_What you will do:_
Return the entries below verbatim. Pictures stay out.

_Available data:_
----------------------------------------
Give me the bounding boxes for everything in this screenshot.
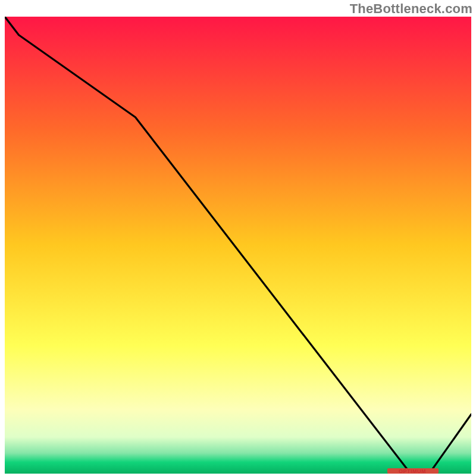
gradient-background xyxy=(5,17,471,474)
chart-svg xyxy=(5,17,471,474)
watermark-text: TheBottleneck.com xyxy=(350,1,472,17)
chart-container: TheBottleneck.com OPTIMUM xyxy=(0,0,476,476)
optimum-label: OPTIMUM xyxy=(399,468,426,474)
plot-area xyxy=(5,17,471,474)
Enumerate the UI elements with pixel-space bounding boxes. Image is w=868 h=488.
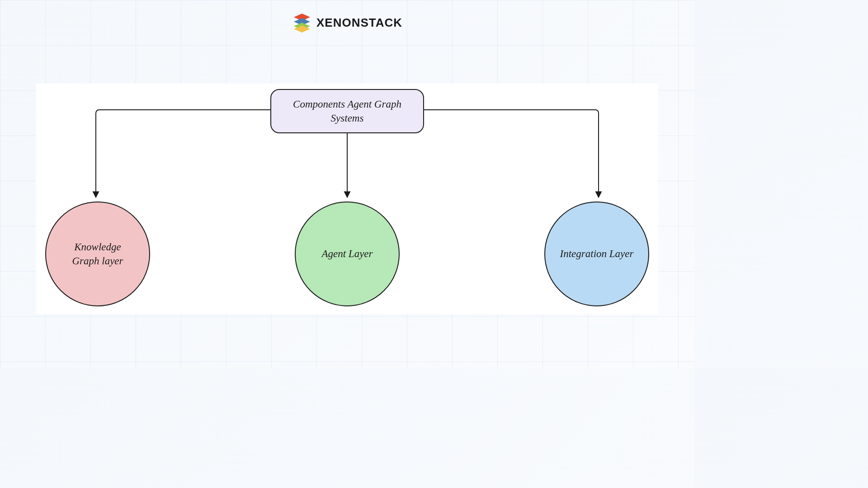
diagram-node-right-label: Integration Layer xyxy=(560,247,634,261)
diagram-root-node: Components Agent Graph Systems xyxy=(270,89,424,133)
diagram-canvas: Components Agent Graph Systems Knowledge… xyxy=(36,84,658,314)
diagram-node-left-label: Knowledge Graph layer xyxy=(60,240,136,268)
diagram-node-knowledge-graph-layer: Knowledge Graph layer xyxy=(45,202,150,306)
diagram-root-label: Components Agent Graph Systems xyxy=(293,99,401,124)
brand-header: XENONSTACK xyxy=(292,13,402,33)
brand-logo-icon xyxy=(292,13,312,33)
brand-name: XENONSTACK xyxy=(316,16,402,30)
diagram-node-integration-layer: Integration Layer xyxy=(544,202,649,306)
diagram-node-center-label: Agent Layer xyxy=(321,247,373,261)
diagram-node-agent-layer: Agent Layer xyxy=(295,202,400,306)
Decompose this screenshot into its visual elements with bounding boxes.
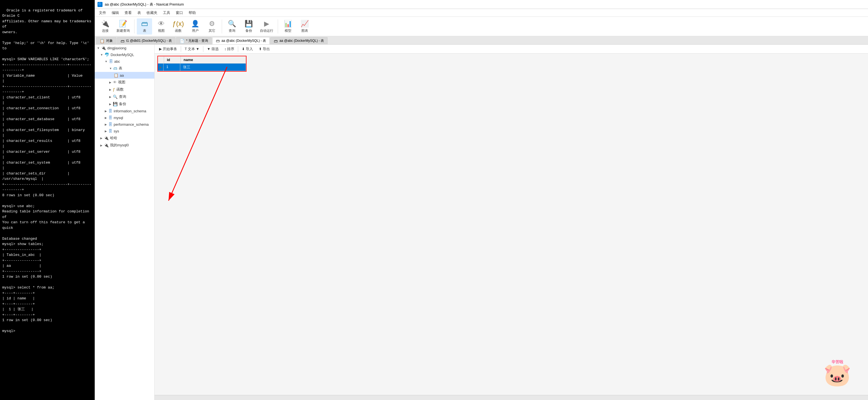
----------------------------------------
_Answer below:_
Give me the bounding boxes for everything in this screenshot.
gradient-background xyxy=(5,17,471,474)
chart-svg xyxy=(5,17,471,474)
watermark-text: TheBottleneck.com xyxy=(350,1,472,17)
chart-container: TheBottleneck.com OPTIMUM xyxy=(0,0,476,476)
optimum-label: OPTIMUM xyxy=(399,468,426,474)
plot-area xyxy=(5,17,471,474)
Enumerate the UI elements with pixel-space bounding boxes. Image is w=868 h=488.
diagram-node-right-label: Integration Layer xyxy=(560,247,634,261)
diagram-root-node: Components Agent Graph Systems xyxy=(270,89,424,133)
diagram-canvas: Components Agent Graph Systems Knowledge… xyxy=(36,84,658,314)
diagram-node-left-label: Knowledge Graph layer xyxy=(60,240,136,268)
diagram-node-knowledge-graph-layer: Knowledge Graph layer xyxy=(45,202,150,306)
diagram-root-label: Components Agent Graph Systems xyxy=(293,99,401,124)
brand-header: XENONSTACK xyxy=(292,13,402,33)
brand-logo-icon xyxy=(292,13,312,33)
brand-name: XENONSTACK xyxy=(316,16,402,30)
diagram-node-integration-layer: Integration Layer xyxy=(544,202,649,306)
diagram-node-center-label: Agent Layer xyxy=(321,247,373,261)
diagram-node-agent-layer: Agent Layer xyxy=(295,202,400,306)
Decompose this screenshot into its visual elements with bounding boxes.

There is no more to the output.